”What has been will be again, what has been done will be done again; there is nothing new under the sun.” (via Martin Fowler):
IID [iterative and incremental development] grew from the 1930s work of Walter Shewhart, a quality expert at Bell Labs who proposed a series of short “plan-do-study-act” (PDSA) cycles for quality improvement. ... The X-15 hypersonic jet was a milestone 1950s project applying IID ... [which] seeded NASA's early 1960s Project Mercury ... Project Mercury ran with very short (half-day) iterations that were time boxed.

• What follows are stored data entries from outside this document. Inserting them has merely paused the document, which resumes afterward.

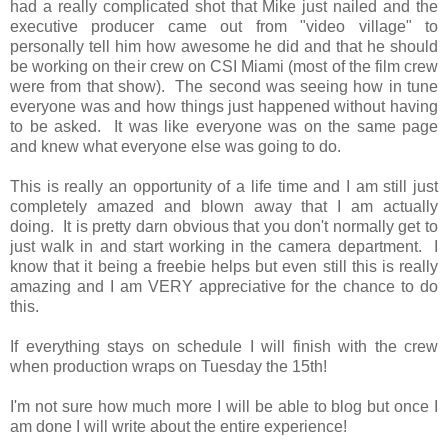
had a really complicated shot that Mike just nailed and the
executive producer came out from "video village" to
personally tell him how awesome he did and that he should
be working on their crew on CSI Miami (most of the film crew
were from that show). The second was seeing how in tune
everyone was and how things just happened without having
to be asked. It was like everyone was on the same page
and knew what everyone else was going to do.
This is really an opportunity of a life time and I am still just
completely amazed and blown away that I am actually
doing. It is pretty darn obvious that you don't normally get to
just walk in and start working in the camera department. I
know that it being a freebie helps but even still this is really
amazing and I am VERY appreciative for the chance to do
this.
If everything stays on schedule I will finish with the crew
when production wraps on Tuesday the 15th!
I'm not sure how much more I will be able to blog but once I
am done I will write about the entire experience!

The development team conducted a technical review of all changes, and, interestingly, applied the Extreme Programming practice of test-first development, planning and writing tests before each micro-increment.

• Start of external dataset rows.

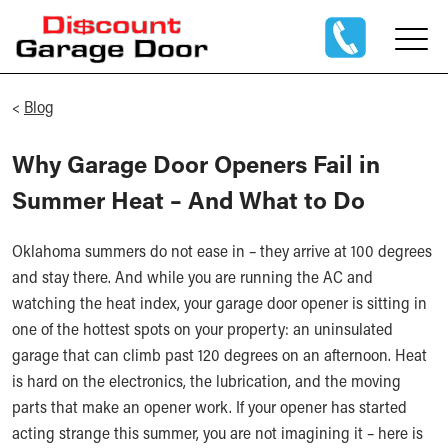
<
Blog
Why Garage Door Openers Fail in
Summer Heat – And What to Do
Oklahoma summers do not ease in – they arrive at 100 degrees
and stay there. And while you are running the AC and
watching the heat index, your garage door opener is sitting in
one of the hottest spots on your property: an uninsulated
garage that can climb past 120 degrees on an afternoon. Heat
is hard on the electronics, the lubrication, and the moving
parts that make an opener work. If your opener has started
acting strange this summer, you are not imagining it – here is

Gerald M. Weinberg, who worked on the project, ... wrote:
We were doing incremental development as early as 1957 ... [I] remember Herb Jacobs ... developing a large simulation for Motorola, where the technique used was, as far as I can tell, indistinguishable from XP.
I'll just add, this isn't a slam on XP at all. In the introductory work on XP, Kent Beck admits XP is not really anything new:
None of the ideas in XP are new. Most are as old as programming. There is a sense in which XP is conservative -- all its techniques have been proven.

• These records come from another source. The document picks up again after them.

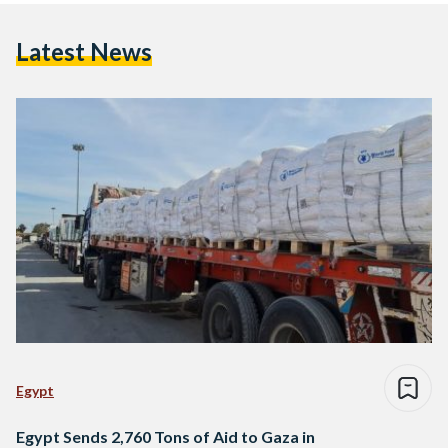
Latest News
Egypt
Egypt Sends 2,760 Tons of Aid to Gaza in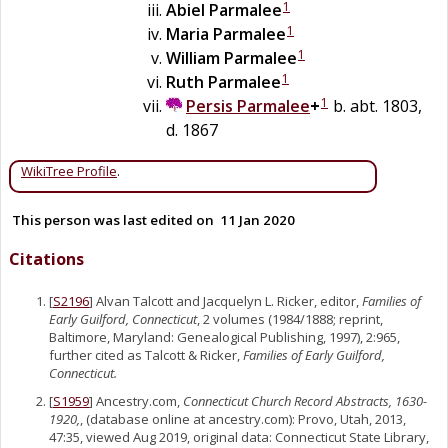
1
Abiel
Parmalee
1
Maria
Parmalee
1
William
Parmalee
1
Ruth
Parmalee
1
Persis
Parmalee
+
b. abt. 1803,
d. 1867
WikiTree Profile
.
This person was last edited on
11 Jan 2020
Citations
[
S2196
] Alvan Talcott and Jacquelyn L. Ricker, editor,
Families of
Early Guilford, Connecticut
, 2 volumes (1984/1888; reprint,
Baltimore, Maryland: Genealogical Publishing, 1997), 2:965,
further cited as Talcott & Ricker,
Families of Early Guilford,
Connecticut.
[
S1959
] Ancestry.com,
Connecticut Church Record Abstracts, 1630-
1920,
, (database online at ancestry.com): Provo, Utah, 2013,
47:35, viewed Aug 2019, original data: Connecticut State Library,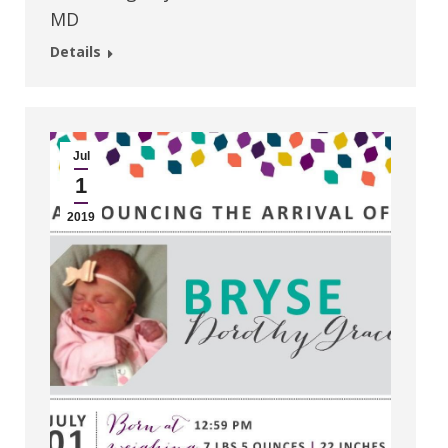
MD
Details
Jul
1
2019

My own paper on XP includes some additional references supporting agileishness from the Mythical Man-Month and Steve McConnell's Code Complete.
June 2021: Some updates from a recent Twitter thread started here.
- The Original Skunk Works, talk by Nick Means. (see also AgileAirplaneDesign).
- Real Software Engineering, talk by Glenn Vanderburg.
- On War by Clausewitz (Wikipedia).
- The entirety of agile is predicated upon Col. Boyd's work with the “OODA Loop” for the Air Force's fighter pilots. (from @gortok). (Boyd's Biography)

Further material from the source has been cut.